Rice Fortification: Harnessing the power of improved nutrition to combat diarrhea
Diarrhea and malnutrition form a vicious circle together which, if not addressed, can threaten the lives of millions
Malnutrition is the root of various diseases. It is one of India’s most significant human development challenge threatening the health of over 2 million people who are suffering from hidden hunger and vitamin and mineral deficiencies. It also plays a key role in the rapid occurrence of diarrhea in children. Children who are deprived of good nutrition because of inadequate feeding suffer from more severe, frequent, and long- lasting diarrheal episodes. The risk of death from an episode of persistent diarrhea also intensifies as the child is already undernourished. Diarrhea is the second leading infectious killer causing the death of half a million children under the age of five per year around the world.
Since there is a strong correlation between malnutrition and occurrence of diarrhea, good feeding practices become a key to control both. The World Health Organization and UNICEF recommend an integrated approach to prevent and treat diarrheal disease. The tools include vaccines, WASH (water, sanitation, and hygiene), nutrition, breastfeeding, and treatment with oral rehydration solution (ORS) + zinc.
Several strategies have also been identified to address micronutrient malnutrition. Of all these, food fortification is the most effective intervention to deliver nutritious food to a large population. By improving daily nutrient intake, fortified food prevents vitamin and mineral deficiency-related diseases, strengthens the immune system, prevents infections like diarrhea, and improves productivity and cognitive development.
Rice fortification to the rescue
Rice is the staple food of India. Rice can improve health for millions of people at risk of malnutrition and diarrhea if it is packed with nutrients. How can this be done? The answer is rice fortification. Since milled rice is typically devoid of essential nutrients, it is necessary to fortify it with vitamins and minerals to meet nutritional needs.
Fortified rice kernels are produced with a mixture of rice flour and a blend of micronutrients using an extruder (pasta making) equipment. The kernels are then added to traditional rice, typically in a ratio of 1:100, resulting in fortified rice. This fortified rice smells, looks, cooks and tastes like normal rice.
PATH has become a pioneer in rice fortification in India
A leader in global health innovation, PATH is at the forefront of finding and implementing effective approaches to boost and enhance rice fortification across the world. PATH’s Ultra Rice® technology ensures that the benefits of fortified rice reach the majority. To ensure this, PATH has licensed the Ultra Rice® technology to leading rice millers in India to help them produce grains for distribution through public sector channels and private sector markets.
Feeding the future through fortified rice.
PATH, in partnership with the Akshaya Patra Foundation introduced a comprehensive nutrition program in Karnataka and Gujarat government schools. Through this initiative, midday meals containing fortified rice have been introduced. Our comprehensive strategy for these programs not only aimed at improving the health of school children but also at providing them with a curriculum that covers nutrition and health-enhancing behaviors. Children are now aware of the need for dietary diversity, personal hygiene, and cleanliness of the classroom and they work in teams to keep their school premises tidy. This approach proved to be an effective intervention to reach the community, highlighting the importance of good nutrition and health by incorporating children as agents of change.

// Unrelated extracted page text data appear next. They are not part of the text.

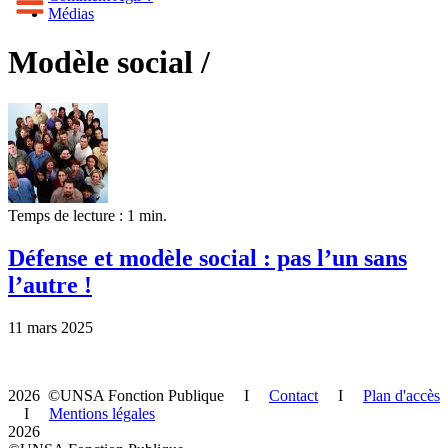
Médias
Modèle social /
Temps de lecture : 1 min.
Défense et modèle social : pas l’un sans
l’autre !
11 mars 2025
2026 ©UNSA Fonction Publique I
Contact
I
Plan d'accès
I
Mentions légales
2026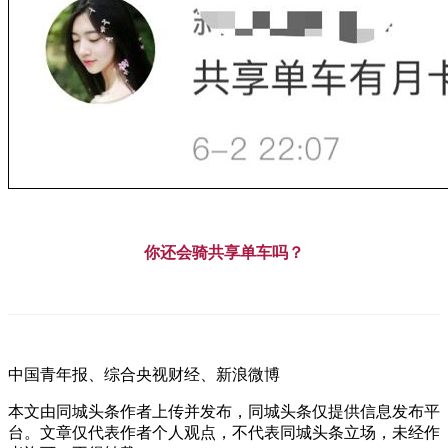
你还会骑共享单车吗？
中国青年报、综合央视财经、新浪微博
本文由同城头条作者上传并发布，同城头条仅提供信息发布平
台。文章仅代表作者个人观点，不代表同城头条立场，未经作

While students, teachers, and parents are appreciating the benefits of eating fortified rice, they are also realizing the importance of ensuring safe drinking water, personal hygiene, and clean surroundings for a healthy life.
Evaluation studies undertaken on these school feeding programs have confirmed that daily consumption of fortified rice leads to improved nutritional and cognitive indicators among school children.

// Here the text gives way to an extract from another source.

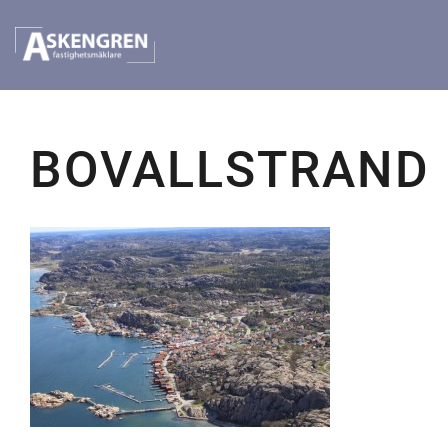
BOVALLSTRAND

The impact of the intervention was measured in six districts of Karnataka with two years of intervention. There was a 9% reduction in underweight cases and a 3.8% decrease in stunting. The study also documented positive impact on reducing morbidity as incidences of children falling sick reduced from 37% to 16% while of diarrhea decreased from 4.33% to 0.83%.

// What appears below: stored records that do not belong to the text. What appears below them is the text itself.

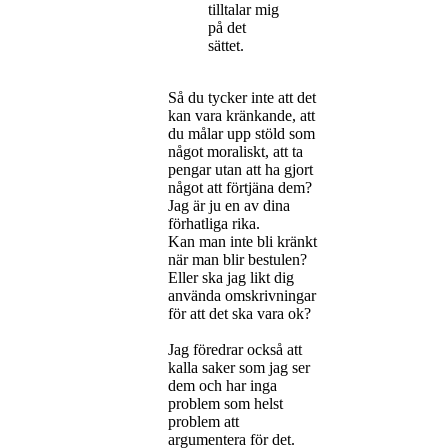
tilltalar mig
på det
sättet.
Så du tycker inte att det
kan vara kränkande, att
du målar upp stöld som
något moraliskt, att ta
pengar utan att ha gjort
något att förtjäna dem?
Jag är ju en av dina
förhatliga rika.
Kan man inte bli kränkt
när man blir bestulen?
Eller ska jag likt dig
använda omskrivningar
för att det ska vara ok?
Jag föredrar också att
kalla saker som jag ser
dem och har inga
problem som helst
problem att
argumentera för det.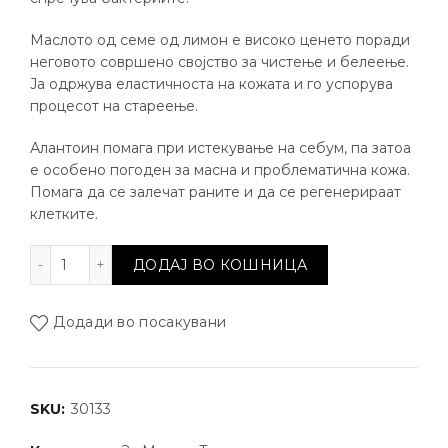
Маслото од семе од лимон е високо ценето поради
неговото совршено својство за чистење и белеење.
Ја одржува еластичноста на кожата и го успорува
процесот на стареење.
Алантоин помага при истекување на себум, па затоа
е особено погоден за масна и проблематична кожа.
Помага да се залечат раните и да се регенерираат
клетките.
Гел за туширање со сребро количина
ДОДАЈ ВО КОШНИЦА
Додади во посакувани
SKU:
30133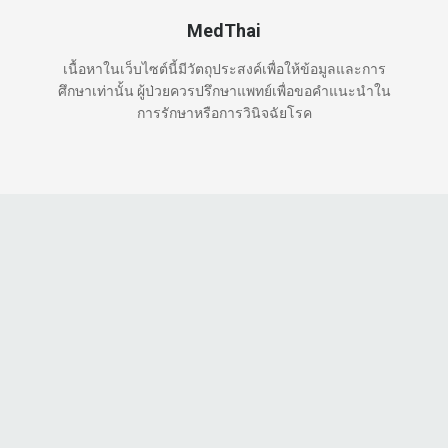
MedThai
เนื้อหาในเว็บไซต์นี้มีวัตถุประสงค์เพื่อให้ข้อมูลและการ
ศึกษาเท่านั้น ผู้ป่วยควรปรึกษาแพทย์เพื่อขอคำแนะนำใน
การรักษาหรือการวินิจฉัยโรค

Right nutrition can fight diarrhea
As seen from the positive impact of rice fortification in improving health, improved nutrition can curb diarrhea to a large extent. The effects of diarrhea are proportional to the degree of malnutrition, being greatest when malnutrition is severe. Thus, diarrhea is, in reality, very much a nutritional disease and ensuring right feeding practices through innovations like rice fortification is a firm step ahead in defeating diarrhea.